A pond on the farm acts a source of irrigation for the farm (Figure 1). Near the southeastern corner of the pond, two rice paddies, R1, and R2 (Figure 1) were selected for pH measurements. Besides rice, the primary weed is ducksalad. The water for flooding the rice comes from the pond and has a pH of around 9. The paddy and pond waters were sampled in 20mL vials with caps at 7:30am, 12:30pm, 5:00pm, and 7:30pm in August 2019. The pHs were measured by a SympHony B10P pH meter in lab within one hour after sampling. The muddy water samples near the soil-water boundary were centrifuged, and the supernatants were decanted into 20mL vials for pH measurements. Soil pH was measured following the USDA protocol [1].

Figure 1:The irrigation pond at RR Foil Plant Science Research Center, Mississippi State University, provides water for the adjacent rice paddies, R1 and R2. The pond water is supplemented with groundwater with a pH of 8.4-8.5, and precipitation with a pH ~4.2. The current pond water pH is around 9.

The changes in the rice paddy during the daytime (Figure 2) is generally parallel to the trend in changes in temperature during daytime; with the lowest in the morning, highest in the early afternoon, and then dropping down in the evening. This correlation might reflect the negative correlation of CO₂ solubility with temperature, which is approximately linear. The highest temperature in the early afternoon leads to lowest dissolved CO₂, and hence highest pH around the day, or vice versa. The lab measured soil pH was 8.2, and the rice paddy flooding water came from the pond with a pH of around 9. The pH of the flooding water in the rice paddies was lower than both the soil pH and the original pond water pH, except at noon when the temperature was high. The primary reason for the lowered pH is soil CO₂ production from respiration. Xu et al. [2] used isotope technique and found that root-derived respiration contributed 85-92% of bulk soil respiration in rice paddy [2]. Hence, the rice and ducksalad root respiration, and minor non-rhizomicrobial respiration supplied CO₂ to lower the paddy water pH in this case.

Figure 2:The pH of the water used for flooding the rice paddies changes in the daytime. The pH in both rice paddy 1 and 2 showed a similar trend, with the lowest pH in the morning and highest pH in the early afternoon, and then dropping down in the evening.

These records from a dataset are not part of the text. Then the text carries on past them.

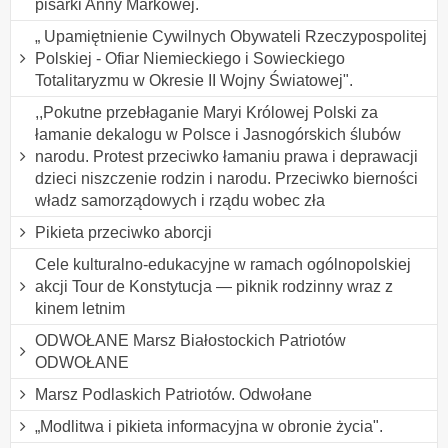
pisarki Anny Markowej.
„ Upamiętnienie Cywilnych Obywateli Rzeczypospolitej
Polskiej - Ofiar Niemieckiego i Sowieckiego
Totalitaryzmu w Okresie II Wojny Światowej".
,,Pokutne przebłaganie Maryi Królowej Polski za
łamanie dekalogu w Polsce i Jasnogórskich ślubów
narodu. Protest przeciwko łamaniu prawa i deprawacji
dzieci niszczenie rodzin i narodu. Przeciwko bierności
władz samorządowych i rządu wobec zła
Pikieta przeciwko aborcji
Cele kulturalno-edukacyjne w ramach ogólnopolskiej
akcji Tour de Konstytucja — piknik rodzinny wraz z
kinem letnim
ODWOŁANE Marsz Białostockich Patriotów
ODWOŁANE
Marsz Podlaskich Patriotów. Odwołane
„Modlitwa i pikieta informacyjna w obronie życia".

The water depth in the rice paddy was around 3 inches, with little changes in pH being observed along the water column. This suggests that convection along the water column is present except at the bottom. Even when the paddy water pH was at 8.7 around noon, the bottom water around the soil-water boundary remained at a pH of 7.6. The primary CO₂ source was from root respiration in the soil. The transport of CO₂ from roots to the water column depends on diffusion [3], which requires a CO₂ concentration gradient. The hence higher CO₂ concentration is expected in the rice rhizosphere. Since the lowest pH of paddy water was 7.45 (in the morning), the rice rhizosphere pH is expected to be lower than 7.45. Oh et al. [3] estimated soil CO₂ concentration as 10-100 times of air CO₂ concentration due to soil respiration [2]. For this case if we assume rice rhizosphere CO₂ concentration as 41,000ppmv (air CO₂ concentration is taken as 410ppmv) and the rice rhizosphere air pressure as 1atm, then CO₂ partial pressure PCO₂ is 0.041atm.

The solubility product K_sp of CaCO₃ is taken as 10-8.35, the water autoionization constant is taken as 10^-14 and the Henry’s law constant K_H is taken as 10-1.495. From the carbonate equilibrium, the rice rhizosphere pH is calculated as 6.87. Although the highest CO₂ concentration [2] is used, Oh et al. [3] referred to bulk soil CO₂ concentration, and did not consider CO₂ diffusion gradient around rhizosphere. Considering rice roots are the main CO₂ source in this case, the rice rhizosphere in-situ pH of 6.87 is more reasonable. After 24 hours or longer in lab to reach equilibrium with air CO₂, all the rice paddy waters showed a pH of 8.3-8.5; the pond water pH was 8.5-8.7. Both showed oversaturation with calcite whose equilibrium pH (with air CO₂) is 8.3. This indicated that both sets of waters were potential sinks for CO₂. The pond water was absorbing air CO₂ as no abundant plants grew in the pond and provided CO₂ from their respiration. The rice and ducksalad root respiration with minor non-rhizomicrobial respiration contributed to the CO₂ levels in the paddy waters.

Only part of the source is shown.